Had the shade of Ernest Hemingway actually whispered to me, or was it simply the rustling of his books, stitching the world like a tin-can telephone of the spirits ranging from Petoskey to Paris with an operater-assisted break-in call?
Well, that I do not know. Nor do I know whether any Parisian bookworms ever arrived agog on the shores of Petoskey, Michigan to sit in Hemingway‘s old barstool in the same sort of pilgrimage that inspired me to seek him out in Paris.
But I do know one thing. Ask not for whom the bell tolls. It tolls for thee. 9

FOOTNOTES:
1. Hemingway‘s letter to his friend Bernard Berenson on the meaning of “The Old Man and the Sea,“ 1952.
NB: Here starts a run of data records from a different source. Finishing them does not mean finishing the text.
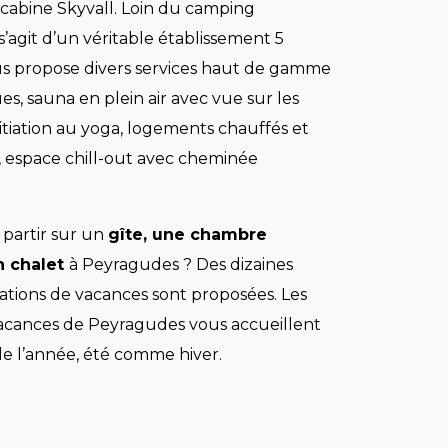
écabine Skyvall. Loin du camping
l s’agit d’un véritable établissement 5
ous propose divers services haut de gamme
ues, sauna en plein air avec vue sur les
tiation au yoga, logements chauffés et
 espace chill-out avec cheminée
 partir sur un
gîte, une chambre
n chalet
à Peyragudes ? Des dizaines
cations de vacances sont proposées. Les
vacances de Peyragudes vous accueillent
de l’année, été comme hiver.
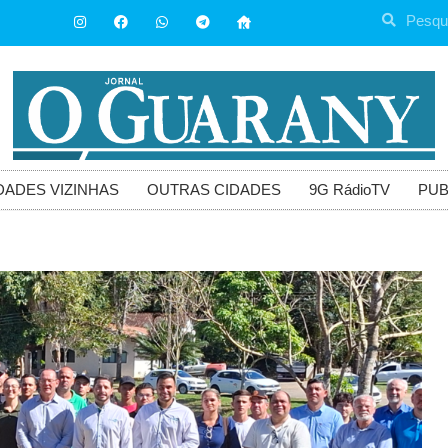
DADES VIZINHAS
OUTRAS CIDADES
9G RádioTV
PUB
2. From a vignette in Chapter X of “In Our Times.“
3. From the short story, “Up in Michigan.“
4. Letter to a friend, Jim Gable.
5. From an article in the Kansas City Star by Ben Meyer, 1950.
6. From the short story, “Old Man at the Bridge.“
6. Also from “Old Man at the Bridge.“
7. A “Talk with Ernest Hemingway“ by Harvey Breit, New York Times Book Review, 1952.
8. From “Hemingway in Cuba,“ an article in the Atlantic Monthly by Robert Manning, 1965.